The Trade Desk continued to capitalize on its transparency in the second quarter. Revenue rose 23% year over year to $464 million, and GAAP net income improved to $33 million, up from a loss of $19 million in the year-ago period. That growth is particularly impressive in context: Alphabet and Meta reported second-quarter ad revenue growth of just 3% and 12%, respectively, meaning The Trade Desk gained market share.

Also noteworthy, The Trade Desk kept its customer retention rate above 95% in the second quarter, a level the company has now maintained for more than nine years. That metric shows in no uncertain terms that its ad tech platform creates value for advertisers, and that bodes well for the future. The ad tech market is expected to expand at 14% annually through the end of the decade, but The Trade Desk's technological expertise and transparency should allow it to grow even faster.

Shares currently trade at a pricey 21 times sales, but that valuation is a discount to the three-year average of 30 times sales, and it's a reasonable price to pay for a quality growth stock like The Trade Desk.

2. MercadoLibre

MercadoLibre (MELI 3.09%) runs the largest online commerce and payments ecosystem in Latin America.

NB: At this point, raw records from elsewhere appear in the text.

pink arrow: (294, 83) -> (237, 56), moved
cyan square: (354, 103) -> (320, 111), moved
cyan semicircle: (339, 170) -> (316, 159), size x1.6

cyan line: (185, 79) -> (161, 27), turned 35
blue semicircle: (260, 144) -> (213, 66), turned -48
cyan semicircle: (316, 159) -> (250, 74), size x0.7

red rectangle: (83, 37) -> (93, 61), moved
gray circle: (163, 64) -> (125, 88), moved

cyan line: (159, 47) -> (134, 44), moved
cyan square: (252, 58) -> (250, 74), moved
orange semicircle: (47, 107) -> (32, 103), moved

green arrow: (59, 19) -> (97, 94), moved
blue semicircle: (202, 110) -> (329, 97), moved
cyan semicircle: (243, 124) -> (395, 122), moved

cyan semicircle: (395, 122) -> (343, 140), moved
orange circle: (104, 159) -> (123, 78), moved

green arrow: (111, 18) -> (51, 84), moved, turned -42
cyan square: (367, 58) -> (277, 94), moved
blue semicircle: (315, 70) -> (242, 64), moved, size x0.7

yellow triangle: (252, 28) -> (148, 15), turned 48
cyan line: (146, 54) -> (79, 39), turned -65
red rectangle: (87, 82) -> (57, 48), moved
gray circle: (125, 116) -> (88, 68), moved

Its e-commerce marketplace receives nearly four times more visitors than the next closest digital shopping destination, and it accounted for nearly 21% of online retail sales in the region last year. That success is built on brand authority as MercadoLibre popularized e-commerce in Latin America, and its first-mover status has allowed the company to build trust with buyers and sellers. The company has leveraged that strength to build a broad portfolio of adjacent services.

Specifically, MercadoLibre has fortified its e-commerce leadership by providing merchants with solutions for payment processing, digital advertising, and logistics, all of which make its marketplace a more attractive option. MercadoLibre has also drawn consumers into its fintech ecosystem with small loans, credit cards, and digital wallet services. In fact, its subsidiary Mercado Pago is the third-most popular digital wallet in Latin America.

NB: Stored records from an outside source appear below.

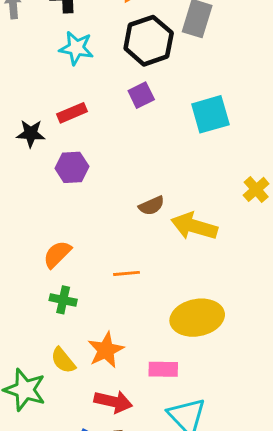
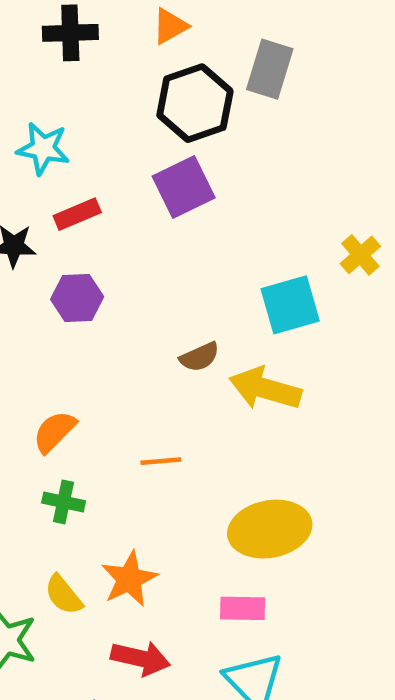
cyan star: (76, 48) -> (43, 148), moved
purple square: (141, 95) -> (184, 187), size x1.5
cyan square: (210, 114) -> (290, 305), moved
yellow cross: (256, 189) -> (360, 255), moved
pink rectangle: (163, 369) -> (243, 608), moved

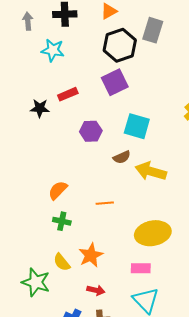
cyan star: (43, 148) -> (53, 50), moved
purple hexagon: (77, 298) -> (91, 131), moved
cyan square: (290, 305) -> (137, 126), moved, turned 32
red arrow: (141, 658) -> (96, 290), size x0.7

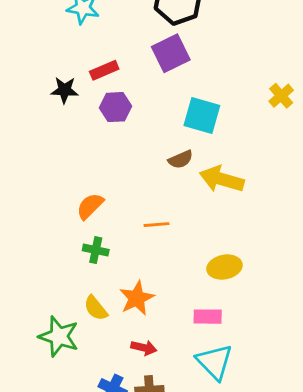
purple hexagon: (91, 131) -> (115, 107), moved
yellow ellipse: (153, 233) -> (224, 267), size x0.7

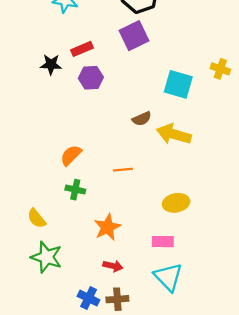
yellow cross: (281, 96) -> (220, 69), turned -30
cyan square: (202, 116) -> (178, 84), moved
yellow semicircle: (96, 308) -> (37, 218), moved

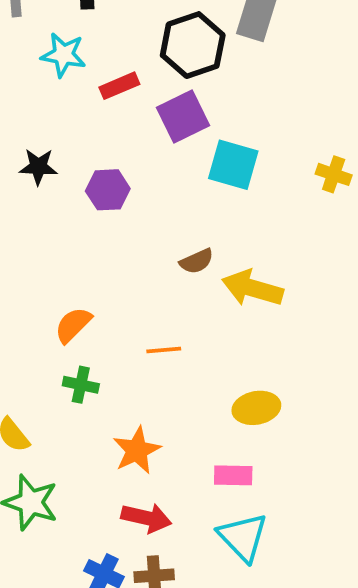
red rectangle: (82, 49) -> (119, 86), moved
cyan square: (178, 84) -> (233, 165), moved
red arrow: (113, 266) -> (146, 518), size x1.4

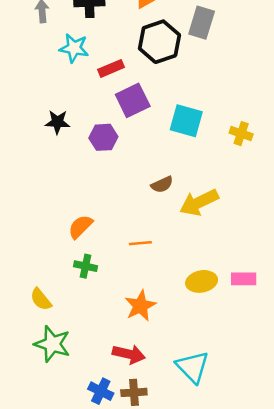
purple square: (183, 117) -> (133, 100), moved
yellow cross: (334, 174) -> (241, 134), moved
yellow arrow: (253, 288) -> (199, 202), turned -42
orange star: (137, 450) -> (140, 306), moved
pink rectangle: (233, 475) -> (244, 279), moved

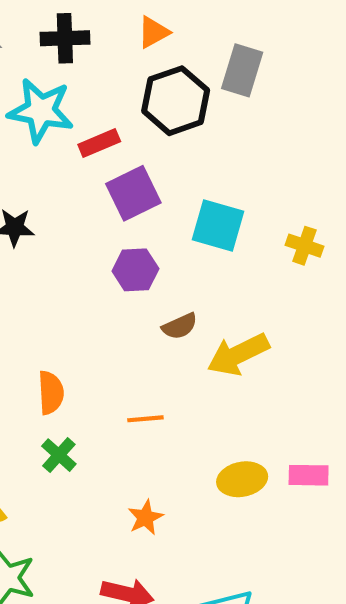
cyan star: (74, 48) -> (41, 111), size x1.4
purple hexagon: (103, 137) -> (135, 270), moved
orange semicircle: (80, 227) -> (51, 393), turned 132
green cross: (85, 266) -> (59, 455), turned 30
orange star: (140, 306) -> (145, 517), size x0.7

Turning to financial performance, MercadoLibre delivered an excellent second-quarter report. On the top line, revenue rose 31% year over year to $3.4 billion, driven by growth of 38% and 24% in the commerce and fintech segments, respectively. On the bottom line, GAAP net income soared 112% to $5.16 per diluted share as its profit margin expanded nearly 300 basis points due to more stringent lending policies and broader cost control efforts. That margin expansion is particularly impressive in context: Foreign exchange rates were a 300 basis point headwind to net income, meaning its profit margin would have expanded 600 basis points in the absence of unfavorable exchange rates.

Looking ahead, MercadoLibre has solid prospects for future growth. Latin America is home to a rapidly expanding digital economy. According to Statista, online retail sales and digital payment volume across relevant geographies are expected to grow at an annualized 14% and 15%, respectively, through 2027. But MercadoLibre should grow much more quickly given its status as the most popular online marketplace in the region.

Currently, shares trade at 5 times sales, a discount to the three-year average of nearly 11 times sales and a very reasonable price to pay for this growth stock.